Problem: Beginning with the line that contains "jeweiligen E-Journal. Ein", transcribe every line through the end of the entries exactly as written, and reproduce nothing else.

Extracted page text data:
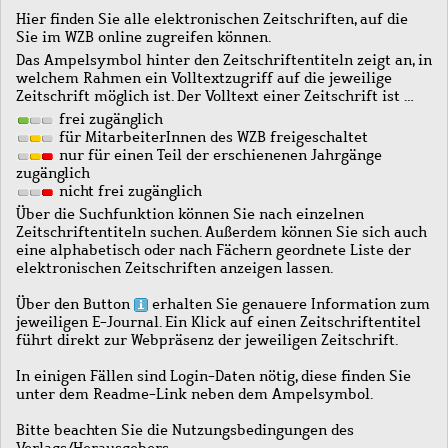
Hier finden Sie alle elektronischen Zeitschriften, auf die
Sie im WZB online zugreifen können.
Das Ampelsymbol hinter den Zeitschriftentiteln zeigt an, in
welchem Rahmen ein Volltextzugriff auf die jeweilige
Zeitschrift möglich ist. Der Volltext einer Zeitschrift ist …
frei zugänglich
für MitarbeiterInnen des WZB freigeschaltet
nur für einen Teil der erschienenen Jahrgänge
zugänglich
nicht frei zugänglich
Über die Suchfunktion können Sie nach einzelnen
Zeitschriftentiteln suchen. Außerdem können Sie sich auch
eine alphabetisch oder nach Fächern geordnete Liste der
elektronischen Zeitschriften anzeigen lassen.
Über den Button
erhalten Sie genauere Information zum
jeweiligen E-Journal. Ein Klick auf einen Zeitschriftentitel
führt direkt zur Webpräsenz der jeweiligen Zeitschrift.
In einigen Fällen sind Login-Daten nötig, diese finden Sie
unter dem Readme-Link neben dem Ampelsymbol.
Bitte beachten Sie die Nutzungsbedingungen des
Verlags/Herausgebers.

Answer:
jeweiligen E-Journal. Ein Klick auf einen Zeitschriftentitel
führt direkt zur Webpräsenz der jeweiligen Zeitschrift.
In einigen Fällen sind Login-Daten nötig, diese finden Sie
unter dem Readme-Link neben dem Ampelsymbol.
Bitte beachten Sie die Nutzungsbedingungen des
Verlags/Herausgebers.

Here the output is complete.